FRIDAY, 5.00PM:
The key M3 money supply for October has suddenly jumped by R5 667-million rand to R364 457-million — from R358 790-million in September, a far worse figure than expected. But economists warn against taking a single month’s figure as proof of a trend.
According to figures released by the Reserve Bank on Friday, the seasonally adjusted M3 money supply was at R366 813-million in October, up from R359 732-million in September. The percentage change over 12 months is 17,09% — up from 16,30% in September.
Total domestic credit extension is also up — R429 645-million in October as against R421 845 in September. The percentage change in total domestic credit extension over 12 months is 17,21 for October, against 15,34 in September.

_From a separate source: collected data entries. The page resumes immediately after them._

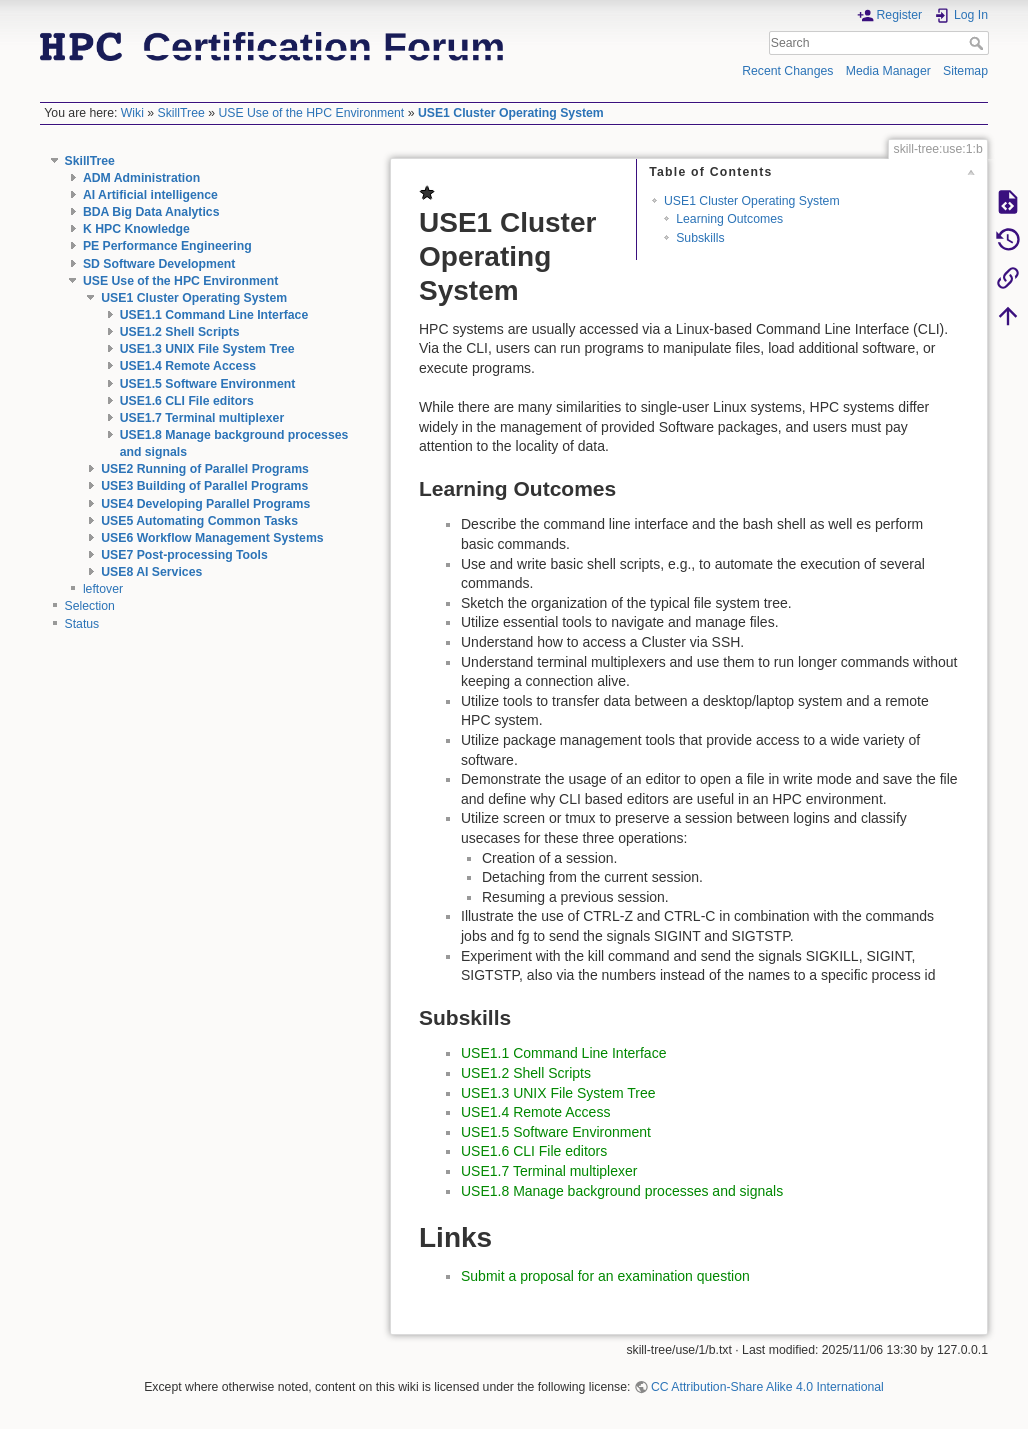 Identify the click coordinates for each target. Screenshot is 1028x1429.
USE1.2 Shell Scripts (180, 332)
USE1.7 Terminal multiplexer (202, 418)
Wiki (132, 113)
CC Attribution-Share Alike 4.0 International (767, 1387)
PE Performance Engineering (167, 246)
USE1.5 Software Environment (208, 384)
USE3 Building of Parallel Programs (204, 486)
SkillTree (181, 113)
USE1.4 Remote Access (188, 366)
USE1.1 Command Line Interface (214, 315)
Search (978, 43)
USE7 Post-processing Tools (184, 555)
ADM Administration (141, 178)
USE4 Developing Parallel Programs (205, 504)
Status (82, 624)
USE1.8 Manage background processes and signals (622, 1191)
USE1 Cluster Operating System (511, 113)
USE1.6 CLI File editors (187, 401)
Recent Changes (787, 71)
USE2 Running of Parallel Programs (205, 469)
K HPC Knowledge (136, 229)
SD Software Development (159, 264)
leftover (103, 589)
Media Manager (888, 71)
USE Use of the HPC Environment (311, 113)
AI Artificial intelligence (150, 195)
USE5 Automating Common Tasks (199, 521)
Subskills (700, 238)
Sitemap (965, 71)
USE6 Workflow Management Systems (212, 538)
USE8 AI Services (151, 572)
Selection (90, 606)
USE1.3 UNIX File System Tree (207, 349)
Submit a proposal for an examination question (605, 1276)
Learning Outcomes (729, 219)
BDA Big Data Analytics (151, 212) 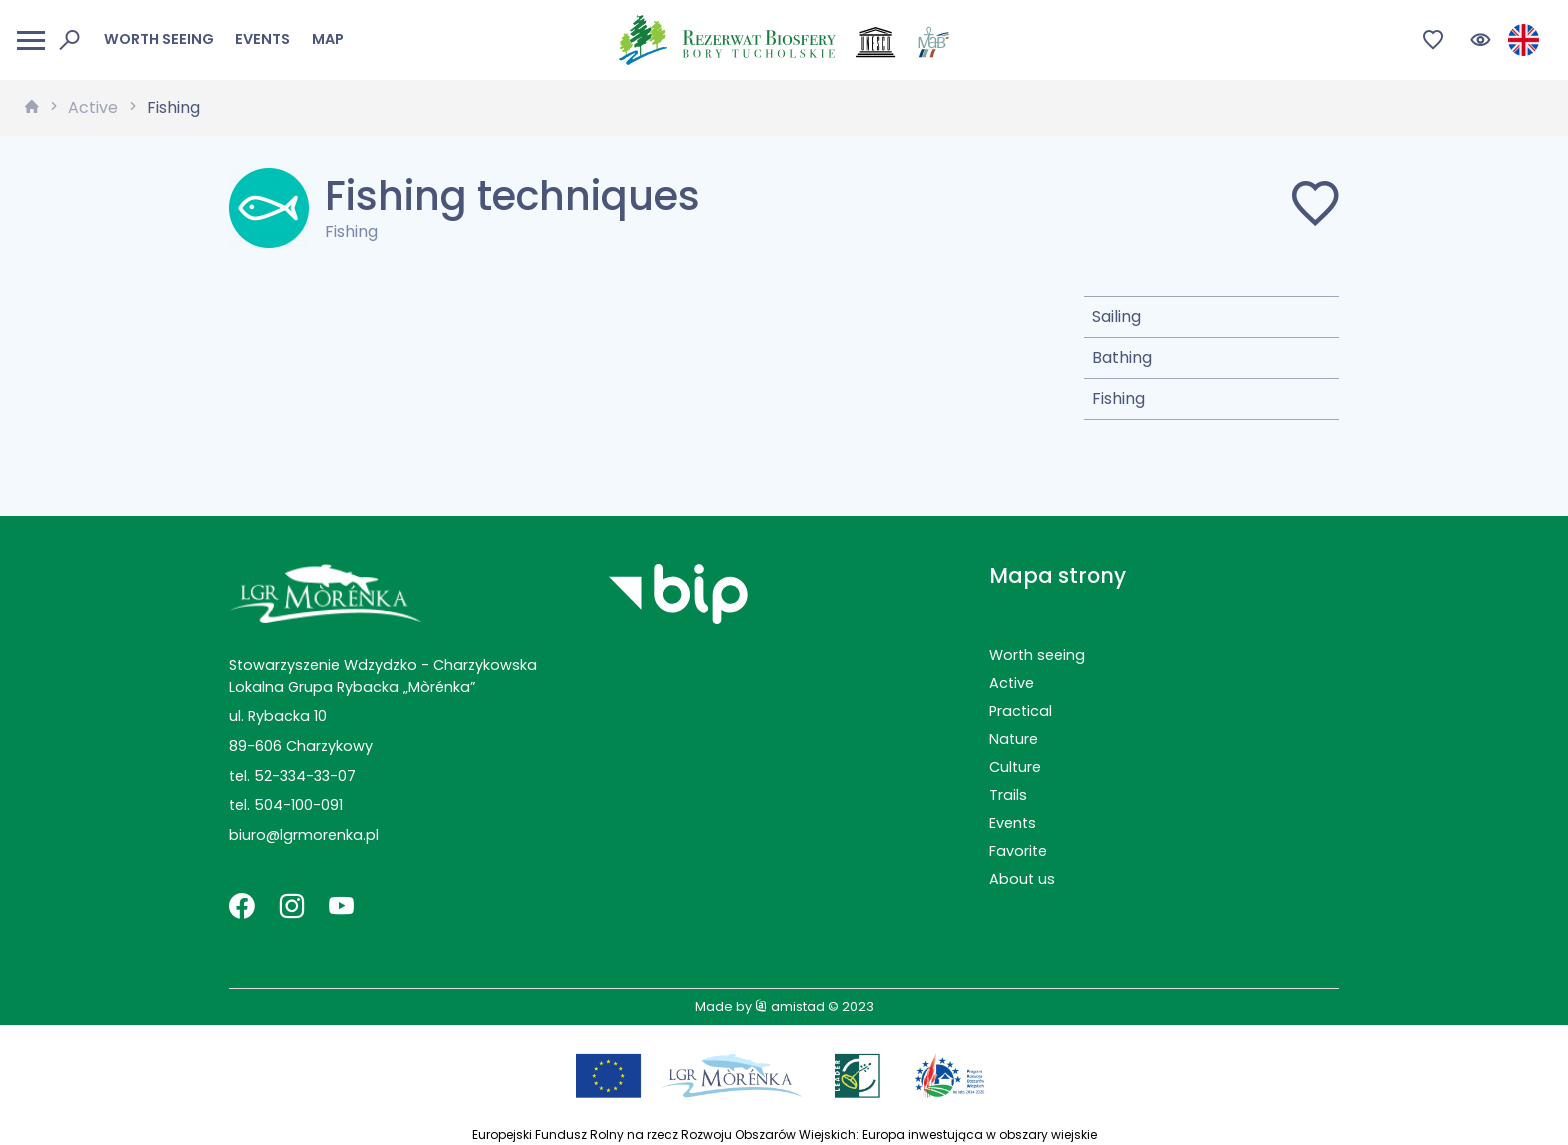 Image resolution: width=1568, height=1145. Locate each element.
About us (1022, 879)
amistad (790, 1006)
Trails (1008, 795)
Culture (1015, 767)
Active (93, 107)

Since the short term relationship between money supply and the economy is not clear, it is still too early to tell whether the latest figures are ‘statistical noise’ or the beginning of an ominous stronger upswing in the money supply.

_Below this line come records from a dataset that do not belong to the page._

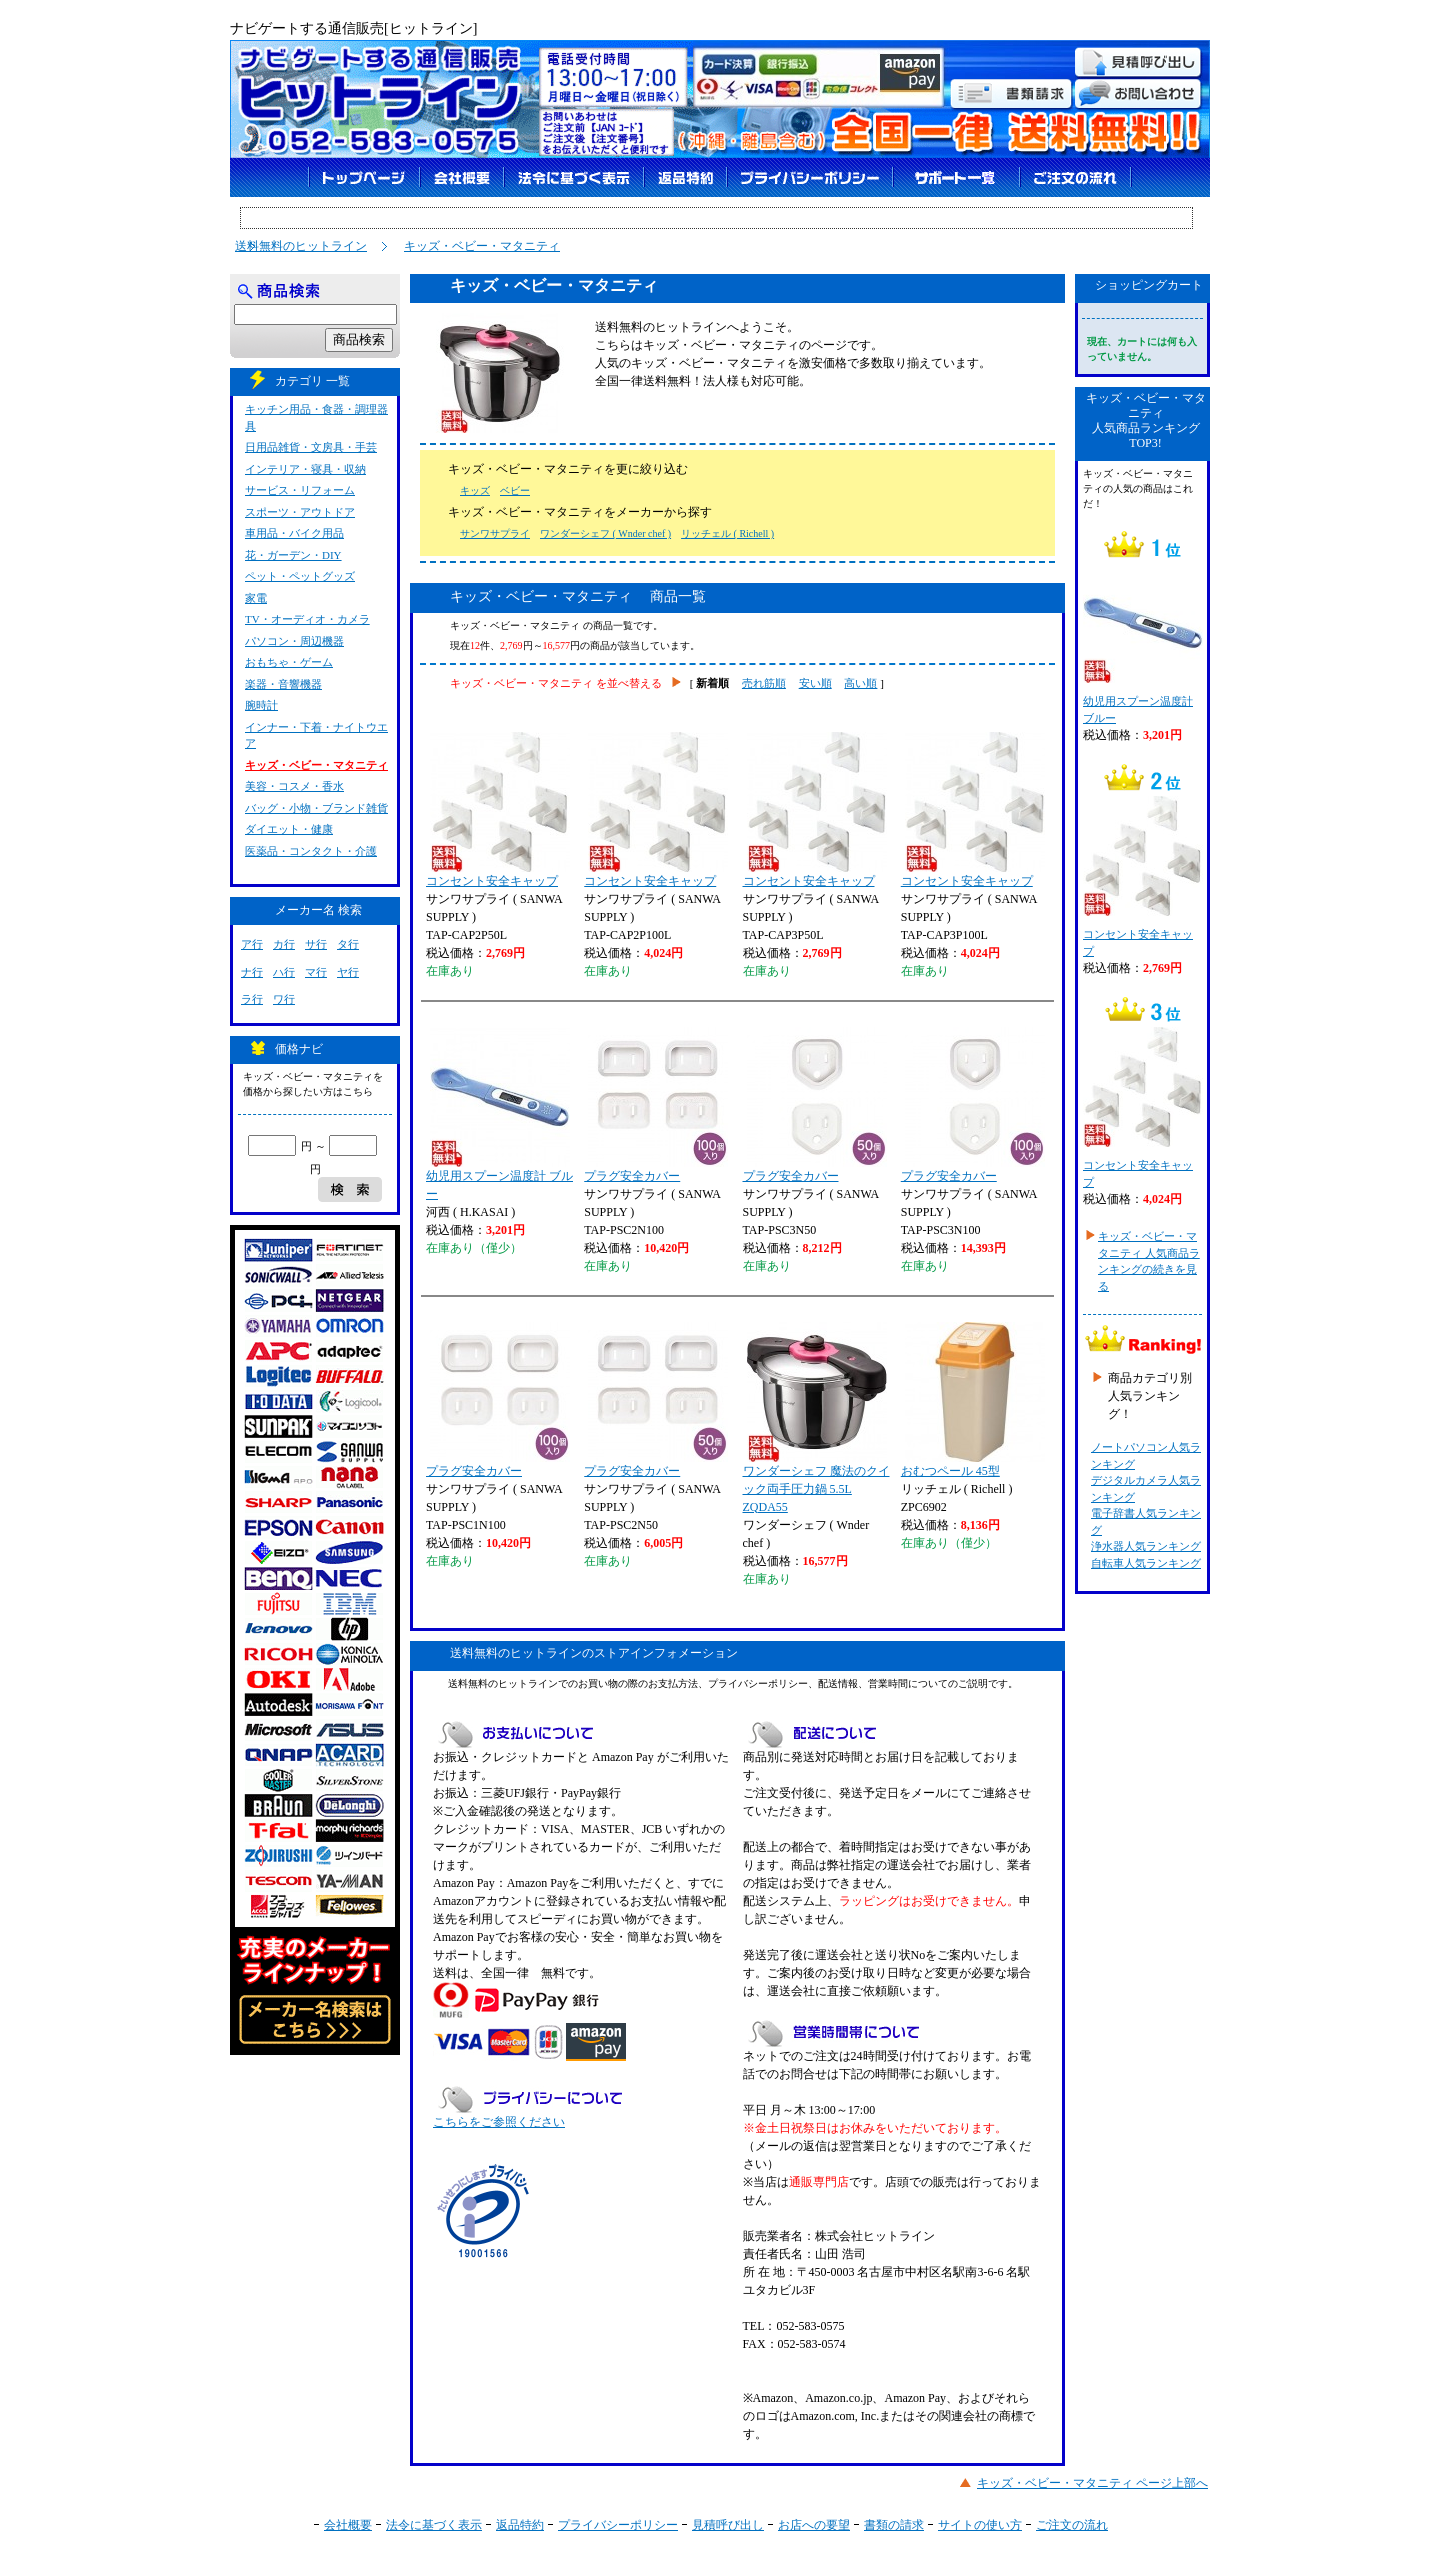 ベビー (515, 490)
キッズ (475, 490)
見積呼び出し (728, 2525)
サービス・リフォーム (300, 490)
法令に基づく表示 (434, 2525)
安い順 (815, 683)
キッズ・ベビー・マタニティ (482, 246)
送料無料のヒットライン (301, 246)
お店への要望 (814, 2525)
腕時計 (261, 705)
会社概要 (348, 2525)
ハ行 (284, 972)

The indications from car sales and other factors are that October was in fact not a very buoyant month for the economy. The latest figures come just after the start of turmoil in the stock market, so financial market activity could be an important factor. Some speculators may have increased their overdrafts to stay liquid, and others could have sold out, or added to their deposits.
Jac Loubser, Chief Economist at Sanlam Asset Management says the leap in money supply and credit extension figures has upset the trend of improvement and may stall the relaxation of monetary policy in the new year. But he is waiting for next month’s figures to see if this is a trend, or a one-off hiccup. Loubser finds it difficult to believe that this a trend, and is sticking to his prediction of a further drop in interest rates by the end of the first quarter of next year. Loubser says the high money supply is to a large extent the result of the high growth in credit extension. The increases came as a surprise — in particular the fact that mortgage figures increased. He says that that is difficult to explain.
The only possible explanation is that consumers used their access bonds to mobilise funds to put into the equity market. He does not think the credit growth is due to distress borrowing — it s too large and sudden a leap for that. More detail should emerge when the DI 900 forms that banks fill in for the Reserve Bank become available.